▶ [Task brief]
Could you find every line in the entries below that holds the word "roll" and copy it?

--- START ---

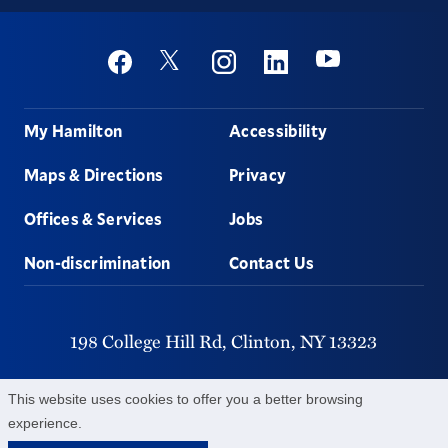
Social
Youtube
Twitter
Facebook
Instagram
Linkedin
Footer
My Hamilton
Accessibility
Maps & Directions
Privacy
Offices & Services
Jobs
Non-discrimination
Contact Us
198 College Hill Rd,
Clinton,
NY
13323
315-859-4011
This website uses cookies to offer you a better browsing
experience.
©
2026
Hamilton College.
All Rights Reserved.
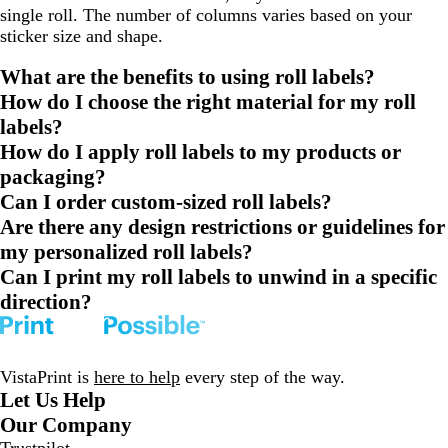
single roll. The number of columns varies based on your
sticker size and shape.
What are the benefits to using roll labels?
How do I choose the right material for my roll
labels?
How do I apply roll labels to my products or
packaging?
Can I order custom-sized roll labels?
Are there any design restrictions or guidelines for
my personalized roll labels?
Can I print my roll labels to unwind in a specific
direction?
VistaPrint is
here to help
every step of the way.
Let Us Help
Our Company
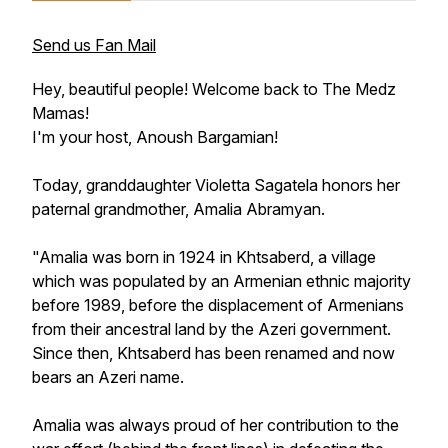
Send us Fan Mail
Hey, beautiful people! Welcome back to The Medz
Mamas!
I'm your host, Anoush Bargamian!
Today, granddaughter Violetta Sagatela honors her
paternal grandmother, Amalia Abramyan.
"Amalia was born in 1924 in Khtsaberd, a village
which was populated by an Armenian ethnic majority
before 1989, before the displacement of Armenians
from their ancestral land by the Azeri government.
Since then, Khtsaberd has been renamed and now
bears an Azeri name.
Amalia was always proud of her contribution to the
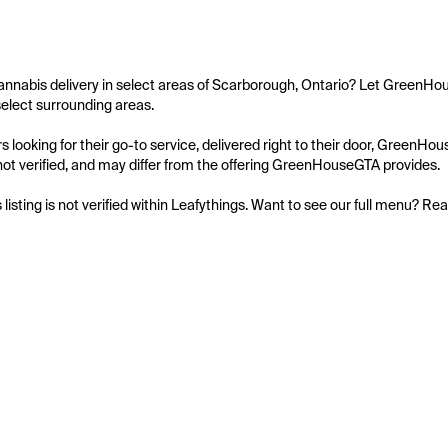
annabis delivery in select areas of Scarborough, Ontario? Let GreenHou
elect surrounding areas.

 looking for their go-to service, delivered right to their door, GreenH
is not verified, and may differ from the offering GreenHouseGTA provides.

s listing is not verified within Leafythings. Want to see our full menu? Re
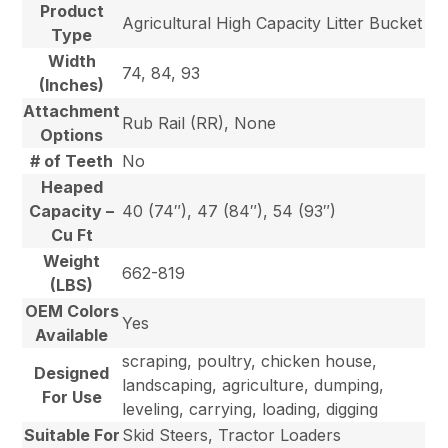
Product
Agricultural High Capacity Litter Bucket
Type
Width
74, 84, 93
(Inches)
Attachment
Rub Rail (RR), None
Options
# of Teeth
No
Heaped
Capacity –
40 (74″), 47 (84″), 54 (93″)
Cu Ft
Weight
662-819
(LBS)
OEM Colors
Yes
Available
scraping, poultry, chicken house,
Designed
landscaping, agriculture, dumping,
For Use
leveling, carrying, loading, digging
Suitable For
Skid Steers, Tractor Loaders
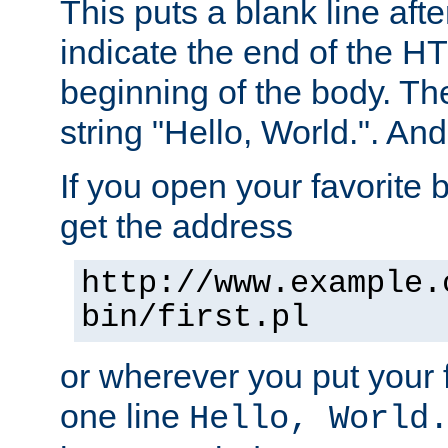
This puts a blank line afte
indicate the end of the H
beginning of the body. The 
string "Hello, World.". And 
If you open your favorite b
get the address
http://www.example.
bin/first.pl
or wherever you put your f
one line
Hello, World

--- END ---

▶ [Output for this task]
single roll. The number of columns varies based on your
What are the benefits to using roll labels?
How do I choose the right material for my roll
How do I apply roll labels to my products or
Can I order custom-sized roll labels?
my personalized roll labels?
Can I print my roll labels to unwind in a specific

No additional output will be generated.